機内上映の新作アメリカ映画三本、すべて見てしまう。「STEALTH」(「ステルス」ロブ・コーエン、2005)、「THE
PERFECT MAN」(マーク・ロスマン、2005)、「BAD NEWS BEARS」(リチャード・リンクレイター、2005)。「ステルス」はステルス機でアジアを秘密爆撃するチームをめぐる愛と友情と裏切り。「THE
PERFECT MAN」は娘と母親の自分探しの物語。「がんばれ!ベアーズ/ニュー・シーズン」は言うまでもなくウォルター・マッソー版のリメイク(1976年版の原題は「THE
BAD NEWS BEARS」、「次の対戦相手はベアーズだ、これは悪い報せだぜ」という決まり文句のようなものから)。それぞれ楽しめた。
トルコ航空機内で出た紙ナプキン
●現地午後七時三十分(日本時間午前二時三十分)頃、イスタンブルのアタチュルク空港着。出来たばかりのきれいな空港だ。簡単な入国審査があって、荷物を受け取り(トルコ航空は荷物がどうこうということを聞いていたが、問題はなかった。ただしウンチクは機内持ち込み手荷物一個とショルダーバッグのみ。Aさんなどは着たきりスズメの手提げ袋一個、しかも中身はトルコへのお土産ばかりという軽装)、出口に待っていたAさん知人オメル氏と合流してVWのワンボックスでホテルへ直行する。予想していたよりもずっと温暖でみんな驚く。先週までは寒波がきていたのだ(デイリー・スムースの読者諸氏は新潟を思い出していただきたい、ウンチク、けっこう晴れ男なのである)。

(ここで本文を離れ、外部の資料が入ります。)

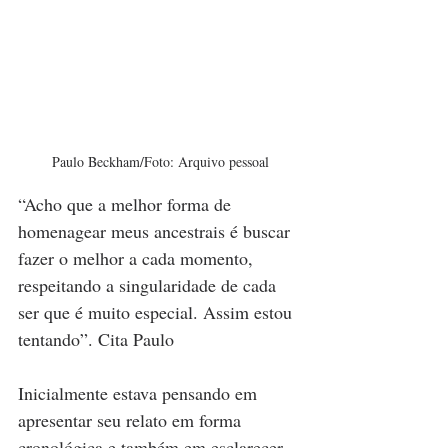
Paulo Beckham/Foto: Arquivo pessoal
“Acho que a melhor forma de 
homenagear meus ancestrais é buscar 
fazer o melhor a cada momento, 
respeitando a singularidade de cada 
ser que é muito especial. Assim estou 
tentando”. Cita Paulo
Inicialmente estava pensando em 
apresentar seu relato em forma 
cronológica e também em esclarecer 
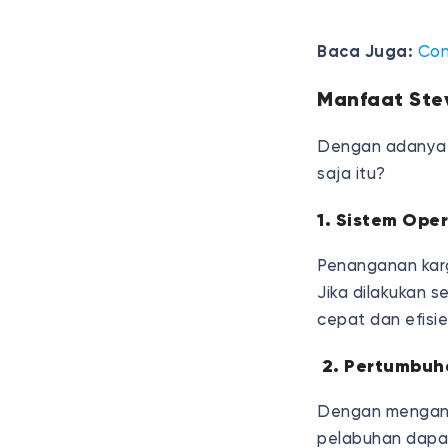
Baca Juga:
Con
Manfaat Ste
Dengan adanya p
saja itu?
1. Sistem Oper
Penanganan karg
Jika dilakukan 
cepat dan efisie
2. Pertumbuh
Dengan menganda
pelabuhan dapat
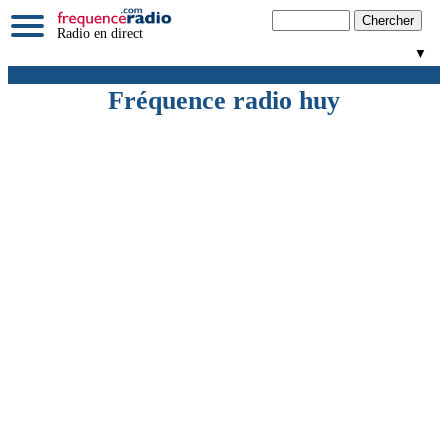
Radio en direct
▼
Fréquence radio huy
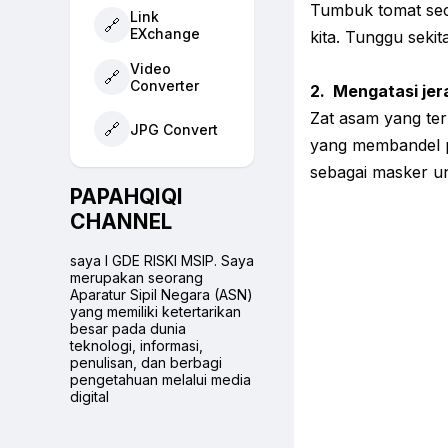
Tumbuk tomat seca
Link
🔗
EXchange
kita. Tunggu seki
Video
🔗
Converter
2.
Mengatasi jer
Zat asam yang ter
🔗
JPG Convert
yang membandel p
sebagai masker un
PAPAHQIQI
CHANNEL
saya I GDE RISKI MSIP. Saya
merupakan seorang
Aparatur Sipil Negara (ASN)
yang memiliki ketertarikan
besar pada dunia
teknologi, informasi,
penulisan, dan berbagi
pengetahuan melalui media
digital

郊外風景は東京もパリもここもさほど変わらない。街頭がオレンジ色。黄色いタクシーがとにかく多い。後で聞いたところではフィアットと合弁で作っているやや旧式の四角張った車でほとんどのタクシーはこの車種らしい。丸いラインの新車(ヒュンダイなど)もときおり見かけた。なかば壊れた城壁を超えて旧市街に入ると風景はかなり変わる。石畳の坂道(バルセロナを思い出した)を上がり下がりしてホテルへ。午後八時半頃。トルコ語ではホテルのことをオテル(OTEL)というそうだ。まあ、ペンションと言った方が正しいくらいのホテルではあった。なおトルコはイスラム教の国なのだが、言語はアルファベットで表記される。独自のアクセント記号がついているものの、やはりスーフィー文字などよりもずっと取っつきやすい。

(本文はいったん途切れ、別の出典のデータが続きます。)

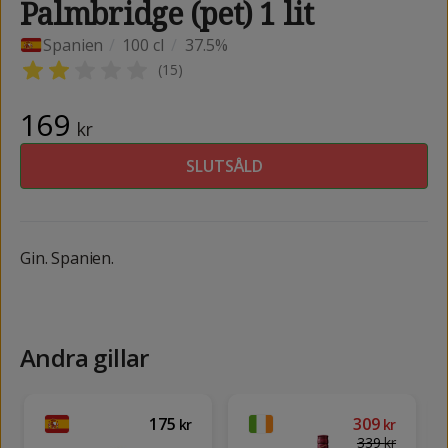
Palmbridge (pet) 1 lit
Spanien
/
100 cl
/
37.5%
(
15
)
169
kr
SLUTSÅLD
Gin. Spanien.
Andra gillar
175
309
kr
kr
339
kr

トルコのサッカーが好きで二年半ほど滞在しているワタナベ氏(ヤフー!スポーツのSPORTSNAVI.COMに記事を書いている)も加わって七人でAさんの馴染みのケバブ・ハウスへ。「てきとうに」との一言で、けっこう次々出てくるのだが、さすがに、日本時間午前四時では、食欲もわかない。しかし珍しさも手伝ってあれこれつまみ食い。どれも案外とさっぱりした味付けだ。まず、出たのがこれ。

なんだ? ナンです。ゴマがふってある。手前の野菜サラダはトマト、キュウリ、ししとう、レモンにオリーブ・オイル、好みで塩を。スープや肉料理なども、薄い味付けになっており、塩をふりかけて食べるようだ。

ちょっとピンボケだが、手前が羊肉の煮込み、次ぎが鶏肉、次ぎはケバブ、次は牛肉。右手中程にあるコップの白い飲料はアニスから作ったイエニ・ラク(ライオンの乳)と呼ばれる強い酒。透明な酒に水を加えると白濁する。
「ギリシャのウーゾと同じですか?」と尋ねると、オメル氏は
「ギリシャ人がまねしたんだよ」と答える。Aさんがとっさに返す。
「ギリシャ人はトルコが真似したって言ってるよ、きっと」

トルコ時間午後十一時過ぎにホテルに戻る。家族部屋に三人で入りダブルベッドを使わせてもらう。三角形の部屋である。カメラ側にもう一室あり、そちらはツインルーム。疲れているが、緊張感もあり、目がさえてなかなか寝付けなかった。
●12時58分、京都駅。新幹線のホームへ上がって行くと、市田ひろみ(タレント、服飾評論家)ら一行に遭遇する。テレビで見るのとあまり変わらない感じだ。これはさい先がいいのだろうか、そうではないのか、ちょっと迷うところ。
15時46分、東京駅着。待ち合わせしていた編集者のSさん、見当たらず、うろうろしていたら、それらしき女性が車掌さんと話していた。慌ててホームを間違えたらしい。ついでに入場券も紛失。ドンマイ。駅の中のファミレスのようなところでグレープフルーツ・ジュースを飲みながら、打ち合わせ。一時間ほどで別れる。
津田沼の東横インへ。東横インの会員なので、成田にいちばん近い所ということで決めたが、品川の方が良かったかもしれない(成田エクスプレスに乗れる)。津田沼という街自体が初めてだった。